§ PROBLEM STATEMENT: Only the opening lines of the listing, through the one with "его отказе жениться, после", are to be retyped, each exactly as it stands.

§ ENTRIES PROVIDED:
**********
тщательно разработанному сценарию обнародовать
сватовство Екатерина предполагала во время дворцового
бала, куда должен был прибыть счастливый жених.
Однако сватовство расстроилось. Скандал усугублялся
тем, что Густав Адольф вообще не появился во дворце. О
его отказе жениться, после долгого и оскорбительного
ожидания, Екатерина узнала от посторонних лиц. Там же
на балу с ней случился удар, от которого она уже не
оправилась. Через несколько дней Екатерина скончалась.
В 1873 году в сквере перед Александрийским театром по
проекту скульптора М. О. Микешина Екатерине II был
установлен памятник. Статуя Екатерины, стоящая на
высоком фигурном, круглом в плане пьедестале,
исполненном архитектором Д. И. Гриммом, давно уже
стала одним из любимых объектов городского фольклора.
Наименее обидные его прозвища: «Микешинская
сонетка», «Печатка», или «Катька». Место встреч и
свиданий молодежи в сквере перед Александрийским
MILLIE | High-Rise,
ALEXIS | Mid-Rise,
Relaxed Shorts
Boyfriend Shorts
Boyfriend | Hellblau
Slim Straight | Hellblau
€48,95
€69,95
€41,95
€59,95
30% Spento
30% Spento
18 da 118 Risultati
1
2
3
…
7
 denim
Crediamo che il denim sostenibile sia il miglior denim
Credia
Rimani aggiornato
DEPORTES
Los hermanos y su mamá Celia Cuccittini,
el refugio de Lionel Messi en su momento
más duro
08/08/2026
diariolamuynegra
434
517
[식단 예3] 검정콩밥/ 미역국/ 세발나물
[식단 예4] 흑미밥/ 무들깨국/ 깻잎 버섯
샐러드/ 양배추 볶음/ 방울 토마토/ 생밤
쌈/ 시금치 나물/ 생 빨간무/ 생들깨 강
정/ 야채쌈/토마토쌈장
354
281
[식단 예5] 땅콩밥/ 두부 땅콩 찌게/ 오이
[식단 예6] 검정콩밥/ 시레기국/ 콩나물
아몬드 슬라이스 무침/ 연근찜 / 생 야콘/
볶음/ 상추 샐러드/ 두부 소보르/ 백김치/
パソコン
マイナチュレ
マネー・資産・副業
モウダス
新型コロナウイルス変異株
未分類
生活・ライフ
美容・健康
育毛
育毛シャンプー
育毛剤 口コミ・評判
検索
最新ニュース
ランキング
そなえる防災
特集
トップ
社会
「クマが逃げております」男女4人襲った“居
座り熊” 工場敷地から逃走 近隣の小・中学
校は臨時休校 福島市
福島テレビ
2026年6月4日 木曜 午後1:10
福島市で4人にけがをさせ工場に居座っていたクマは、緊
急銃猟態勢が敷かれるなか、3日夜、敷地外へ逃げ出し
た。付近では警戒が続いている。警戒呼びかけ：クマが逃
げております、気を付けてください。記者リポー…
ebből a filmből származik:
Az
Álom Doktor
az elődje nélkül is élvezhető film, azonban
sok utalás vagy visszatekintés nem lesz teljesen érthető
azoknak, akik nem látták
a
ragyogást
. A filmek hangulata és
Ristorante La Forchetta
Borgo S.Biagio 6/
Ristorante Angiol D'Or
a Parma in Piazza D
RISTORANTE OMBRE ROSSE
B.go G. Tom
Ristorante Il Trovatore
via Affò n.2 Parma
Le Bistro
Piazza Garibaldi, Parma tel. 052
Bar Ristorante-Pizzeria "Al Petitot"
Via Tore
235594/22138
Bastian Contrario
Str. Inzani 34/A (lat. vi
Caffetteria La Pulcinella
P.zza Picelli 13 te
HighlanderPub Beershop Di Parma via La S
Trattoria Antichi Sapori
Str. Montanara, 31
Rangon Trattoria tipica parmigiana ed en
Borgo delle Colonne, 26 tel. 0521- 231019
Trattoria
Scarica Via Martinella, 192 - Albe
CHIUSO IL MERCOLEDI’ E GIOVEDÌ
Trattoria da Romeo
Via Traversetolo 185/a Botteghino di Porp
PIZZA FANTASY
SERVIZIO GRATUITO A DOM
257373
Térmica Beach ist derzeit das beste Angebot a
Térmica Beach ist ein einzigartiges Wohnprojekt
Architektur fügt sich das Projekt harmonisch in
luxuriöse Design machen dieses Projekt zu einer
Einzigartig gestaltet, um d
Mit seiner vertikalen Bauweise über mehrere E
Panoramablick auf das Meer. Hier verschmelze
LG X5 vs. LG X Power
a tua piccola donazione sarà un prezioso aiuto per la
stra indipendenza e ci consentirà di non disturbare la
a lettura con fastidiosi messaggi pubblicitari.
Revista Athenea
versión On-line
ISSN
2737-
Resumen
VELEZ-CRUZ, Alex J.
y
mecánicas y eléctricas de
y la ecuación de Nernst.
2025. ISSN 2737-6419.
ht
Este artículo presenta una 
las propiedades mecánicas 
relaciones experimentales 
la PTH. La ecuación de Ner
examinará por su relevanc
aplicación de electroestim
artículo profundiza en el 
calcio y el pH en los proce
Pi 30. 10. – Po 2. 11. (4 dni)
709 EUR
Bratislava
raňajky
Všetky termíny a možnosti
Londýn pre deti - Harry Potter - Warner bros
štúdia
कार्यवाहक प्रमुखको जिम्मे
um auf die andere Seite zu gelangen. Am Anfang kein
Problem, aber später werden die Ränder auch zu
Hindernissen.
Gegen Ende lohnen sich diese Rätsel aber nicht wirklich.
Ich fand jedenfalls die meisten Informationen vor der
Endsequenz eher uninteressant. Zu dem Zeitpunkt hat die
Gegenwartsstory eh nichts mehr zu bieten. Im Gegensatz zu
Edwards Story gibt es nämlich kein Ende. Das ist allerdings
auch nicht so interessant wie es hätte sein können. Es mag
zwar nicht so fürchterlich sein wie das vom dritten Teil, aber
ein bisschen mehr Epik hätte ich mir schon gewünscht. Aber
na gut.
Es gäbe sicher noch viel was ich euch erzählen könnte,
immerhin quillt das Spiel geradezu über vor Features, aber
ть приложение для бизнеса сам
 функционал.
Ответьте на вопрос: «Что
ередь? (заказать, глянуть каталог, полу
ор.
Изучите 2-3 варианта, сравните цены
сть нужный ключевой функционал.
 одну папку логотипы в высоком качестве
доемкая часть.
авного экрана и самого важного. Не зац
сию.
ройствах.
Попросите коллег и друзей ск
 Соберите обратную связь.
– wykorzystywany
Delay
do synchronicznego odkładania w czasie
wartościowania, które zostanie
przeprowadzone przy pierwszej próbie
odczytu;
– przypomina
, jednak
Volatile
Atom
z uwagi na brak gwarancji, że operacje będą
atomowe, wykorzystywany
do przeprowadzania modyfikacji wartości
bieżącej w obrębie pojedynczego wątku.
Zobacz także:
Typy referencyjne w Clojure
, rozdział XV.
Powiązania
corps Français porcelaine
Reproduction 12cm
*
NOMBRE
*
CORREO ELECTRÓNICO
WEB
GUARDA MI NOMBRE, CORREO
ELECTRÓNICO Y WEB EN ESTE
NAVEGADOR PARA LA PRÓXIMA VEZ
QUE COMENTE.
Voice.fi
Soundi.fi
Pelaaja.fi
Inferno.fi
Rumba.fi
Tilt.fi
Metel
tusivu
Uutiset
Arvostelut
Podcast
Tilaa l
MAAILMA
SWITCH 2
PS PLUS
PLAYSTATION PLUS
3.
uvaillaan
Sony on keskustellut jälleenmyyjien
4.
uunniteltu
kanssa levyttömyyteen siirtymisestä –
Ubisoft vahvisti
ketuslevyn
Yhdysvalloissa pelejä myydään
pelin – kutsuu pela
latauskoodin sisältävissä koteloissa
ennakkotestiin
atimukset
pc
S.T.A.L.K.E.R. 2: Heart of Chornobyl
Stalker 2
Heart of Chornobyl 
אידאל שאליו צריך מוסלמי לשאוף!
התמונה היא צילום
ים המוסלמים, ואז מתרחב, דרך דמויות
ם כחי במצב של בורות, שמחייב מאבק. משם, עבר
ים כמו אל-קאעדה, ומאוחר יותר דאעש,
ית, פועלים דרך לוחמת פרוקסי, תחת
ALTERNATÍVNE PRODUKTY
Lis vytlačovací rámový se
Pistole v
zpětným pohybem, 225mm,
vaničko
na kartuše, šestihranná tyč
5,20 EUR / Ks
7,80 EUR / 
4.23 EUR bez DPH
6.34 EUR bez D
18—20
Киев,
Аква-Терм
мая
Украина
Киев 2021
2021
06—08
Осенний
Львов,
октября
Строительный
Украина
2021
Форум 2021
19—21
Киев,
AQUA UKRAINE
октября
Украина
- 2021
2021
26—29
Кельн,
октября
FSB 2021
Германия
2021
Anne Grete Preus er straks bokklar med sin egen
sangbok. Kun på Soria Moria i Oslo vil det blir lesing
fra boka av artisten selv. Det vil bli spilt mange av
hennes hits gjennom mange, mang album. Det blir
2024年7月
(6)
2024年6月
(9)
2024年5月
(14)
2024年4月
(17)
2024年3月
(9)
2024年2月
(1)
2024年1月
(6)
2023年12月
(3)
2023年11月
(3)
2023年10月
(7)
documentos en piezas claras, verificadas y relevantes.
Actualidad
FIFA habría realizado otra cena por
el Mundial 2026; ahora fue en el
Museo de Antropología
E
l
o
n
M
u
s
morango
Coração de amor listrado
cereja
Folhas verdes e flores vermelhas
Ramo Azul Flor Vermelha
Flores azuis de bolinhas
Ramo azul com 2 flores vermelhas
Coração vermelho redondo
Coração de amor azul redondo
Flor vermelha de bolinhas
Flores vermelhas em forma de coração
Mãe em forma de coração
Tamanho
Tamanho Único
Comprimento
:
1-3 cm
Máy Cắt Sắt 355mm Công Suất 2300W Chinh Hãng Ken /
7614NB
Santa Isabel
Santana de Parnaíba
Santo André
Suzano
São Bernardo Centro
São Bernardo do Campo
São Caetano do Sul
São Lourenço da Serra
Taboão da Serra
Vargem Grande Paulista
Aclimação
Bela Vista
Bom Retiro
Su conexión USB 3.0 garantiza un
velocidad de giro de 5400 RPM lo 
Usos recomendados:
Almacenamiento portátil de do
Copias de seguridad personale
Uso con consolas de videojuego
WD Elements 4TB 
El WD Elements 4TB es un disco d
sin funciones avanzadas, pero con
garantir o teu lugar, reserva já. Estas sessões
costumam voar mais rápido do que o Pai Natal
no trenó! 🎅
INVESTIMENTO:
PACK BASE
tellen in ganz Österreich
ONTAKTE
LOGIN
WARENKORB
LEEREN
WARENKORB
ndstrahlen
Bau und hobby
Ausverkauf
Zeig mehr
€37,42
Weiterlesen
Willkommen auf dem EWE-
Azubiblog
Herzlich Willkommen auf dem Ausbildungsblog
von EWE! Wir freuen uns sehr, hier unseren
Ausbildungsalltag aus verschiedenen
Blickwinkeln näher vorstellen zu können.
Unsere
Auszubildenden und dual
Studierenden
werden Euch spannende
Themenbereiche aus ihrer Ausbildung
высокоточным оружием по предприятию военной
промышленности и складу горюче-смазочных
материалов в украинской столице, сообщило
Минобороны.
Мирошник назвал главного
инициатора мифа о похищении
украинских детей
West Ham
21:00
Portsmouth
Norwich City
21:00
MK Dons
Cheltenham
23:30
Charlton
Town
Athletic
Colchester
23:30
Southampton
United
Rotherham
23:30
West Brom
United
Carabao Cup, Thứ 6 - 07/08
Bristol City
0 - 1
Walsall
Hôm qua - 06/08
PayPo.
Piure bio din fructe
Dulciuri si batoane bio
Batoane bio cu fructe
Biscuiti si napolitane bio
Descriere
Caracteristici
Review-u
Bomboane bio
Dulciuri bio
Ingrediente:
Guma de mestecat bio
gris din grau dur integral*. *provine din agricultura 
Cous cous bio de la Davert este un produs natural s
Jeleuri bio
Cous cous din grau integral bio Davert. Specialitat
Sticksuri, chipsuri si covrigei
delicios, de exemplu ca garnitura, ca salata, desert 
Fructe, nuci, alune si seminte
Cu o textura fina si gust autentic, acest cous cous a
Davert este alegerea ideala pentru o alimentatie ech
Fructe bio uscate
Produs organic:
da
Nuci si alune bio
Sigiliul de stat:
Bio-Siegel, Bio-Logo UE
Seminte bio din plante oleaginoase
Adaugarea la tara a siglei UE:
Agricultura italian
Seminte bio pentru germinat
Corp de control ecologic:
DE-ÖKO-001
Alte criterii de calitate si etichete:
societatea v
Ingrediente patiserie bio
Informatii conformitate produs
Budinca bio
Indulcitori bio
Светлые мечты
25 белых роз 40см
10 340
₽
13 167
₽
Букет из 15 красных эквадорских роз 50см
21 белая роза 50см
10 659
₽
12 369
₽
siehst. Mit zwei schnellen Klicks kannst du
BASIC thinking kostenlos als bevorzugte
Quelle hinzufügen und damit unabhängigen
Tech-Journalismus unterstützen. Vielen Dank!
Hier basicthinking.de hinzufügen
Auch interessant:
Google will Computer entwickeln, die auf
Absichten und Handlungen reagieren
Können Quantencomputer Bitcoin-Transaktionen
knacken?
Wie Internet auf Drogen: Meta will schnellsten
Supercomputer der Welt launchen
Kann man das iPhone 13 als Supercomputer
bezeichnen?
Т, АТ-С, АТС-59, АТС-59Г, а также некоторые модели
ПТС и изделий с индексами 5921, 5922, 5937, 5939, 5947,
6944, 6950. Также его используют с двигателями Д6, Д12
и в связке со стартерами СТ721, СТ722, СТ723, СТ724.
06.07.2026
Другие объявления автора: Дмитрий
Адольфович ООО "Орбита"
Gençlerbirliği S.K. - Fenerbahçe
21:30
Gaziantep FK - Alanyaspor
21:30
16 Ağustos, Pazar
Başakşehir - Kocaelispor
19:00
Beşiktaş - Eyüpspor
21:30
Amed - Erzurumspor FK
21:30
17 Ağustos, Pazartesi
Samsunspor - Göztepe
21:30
**********
§ COMPLETED EXERCISE:
тщательно разработанному сценарию обнародовать
сватовство Екатерина предполагала во время дворцового
бала, куда должен был прибыть счастливый жених.
Однако сватовство расстроилось. Скандал усугублялся
тем, что Густав Адольф вообще не появился во дворце. О
его отказе жениться, после долгого и оскорбительного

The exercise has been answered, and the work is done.